Observability¶

The Observability module provides comprehensive system monitoring capabilities through three interconnected pillars: Audit Logging, Metrics Collection, and Distributed Tracing. This facility leverages the observability infrastructure native to truthound's store layer, thereby furnishing enterprise-grade visibility into the operational behavior of the system.

General Overview¶

Observability within contemporary data quality systems transcends the scope of traditional monitoring by affording deep insight into system behavior, performance characteristics, and operational patterns. The Truthound Dashboard implements the three canonical pillars of observability, enabling administrators to ascertain not merely what transpired, but why it transpired.
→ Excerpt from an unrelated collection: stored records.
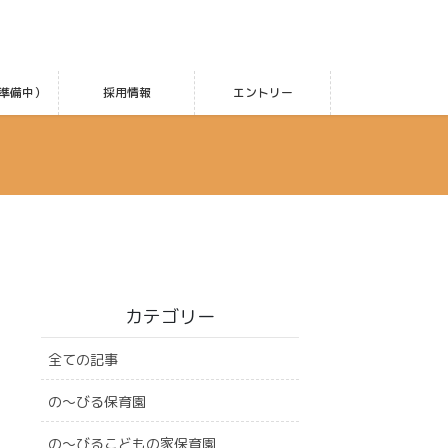
準備中）
採用情報
エントリー
カテゴリー
全ての記事
の〜びる保育園
の〜びるこどもの家保育園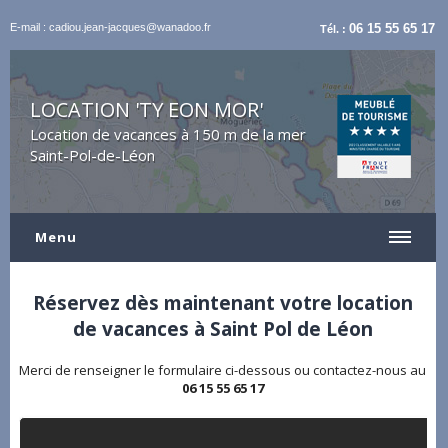
E-mail : cadiou.jean-jacques@wanadoo.fr
06 15 55 65 17
Tél. :
LOCATION 'TY EON MOR'
Location de vacances à 150 m de la mer
Saint-Pol-de-Léon
Menu
Réservez dès maintenant votre location
de vacances à Saint Pol de Léon
Merci de renseigner le formulaire ci-dessous ou contactez-nous au
06 15 55 65 17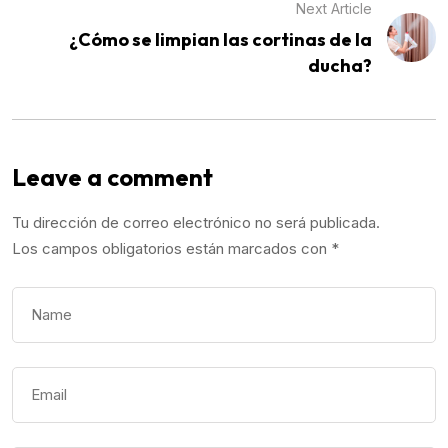
Next Article
¿Cómo se limpian las cortinas de la
ducha?
Leave a comment
Tu dirección de correo electrónico no será publicada.
Los campos obligatorios están marcados con
*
The Three Pillars of Observability¶

Pillar	Purpose	Key Questions Answered
Audit Logging	Immutable record of all operations	Who did what, when, and what was the outcome?
Metrics	Quantitative measurements over time	How is the system performing? What are the trends?
Tracing	Request flow across components	Where are bottlenecks? How do operations flow?

Theoretical Foundations¶

Audit Logging¶

Audit logging furnishes a chronological, immutable record of all significant operations performed within the system. In contrast to application logs, which are designed primarily for debugging purposes, audit logs are intended to serve compliance, security, and operational analysis objectives.

Audit Event Model¶

Each audit event captures contextual information in accordance with the W5 principle:

Dimension	Field	Description
Who	`user_id`, `session_id`	Identity of the actor
What	`event_type`, `store_type`	Operation performed
When	`timestamp`	Precise occurrence time
Where	`store_id`, `item_id`	Target of the operation
Why/Result	`status`, `error_message`	Outcome and context

Event Type Taxonomy¶

Category	Event Types	Description
CRUD Operations	create, read, update, delete	Standard data operations
Batch Operations	batch_create, batch_delete	Bulk data modifications
Query Operations	query, list, count	Data retrieval operations
Lifecycle Events	initialize, close, flush	Store lifecycle management
Sync Operations	replicate, sync, migrate, rollback	Data synchronization
Access Control	access_denied, access_granted	Security-related events
Errors	error, validation_error	Failure conditions

Audit Status Classification¶

Status	Description	Use Case
Success	Operation completed normally	Standard operations
Failure	Operation failed with error	Error analysis
Partial	Batch operation partially succeeded	Batch processing
Denied	Operation rejected by access control	Security monitoring

Metrics Collection¶

Metrics provide quantitative measurements that facilitate trend analysis, capacity planning, and performance optimization. The system collects four distinct metric types in accordance with the RED and USE methodologies.

Metric Type Definitions¶

Type	Description	Example
Counter	Monotonically increasing value	Total operations, errors
Gauge	Point-in-time measurement	Active connections, cache size
Histogram	Distribution of values	Request latency distribution
Summary	Statistical summary with quantiles	Response time percentiles

Store-Level Metrics¶

Metric Category	Metrics	Purpose
Operations	operations_total, operations_by_type	Throughput analysis
I/O	bytes_read_total, bytes_written_total	Data transfer volume
Connections	active_connections	Resource utilization
Cache	cache_hits, cache_misses, cache_hit_rate	Cache effectiveness
Errors	errors_total, errors_by_type	Reliability analysis
Latency	avg_operation_duration_ms	Performance tracking

Cache Hit Rate Interpretation¶

The cache hit rate is regarded as a critical indicator for evaluating system efficiency:

Hit Rate	Interpretation	Recommended Action
> 90%	Excellent	Maintain current configuration
70-90%	Good	Monitor for degradation
50-70%	Acceptable	Consider cache size increase
< 50%	Poor	Review access patterns, increase cache

Distributed Tracing¶

Distributed tracing provides visibility into the flow of requests across system components, thereby enabling the identification of latency bottlenecks and failure points within the execution path.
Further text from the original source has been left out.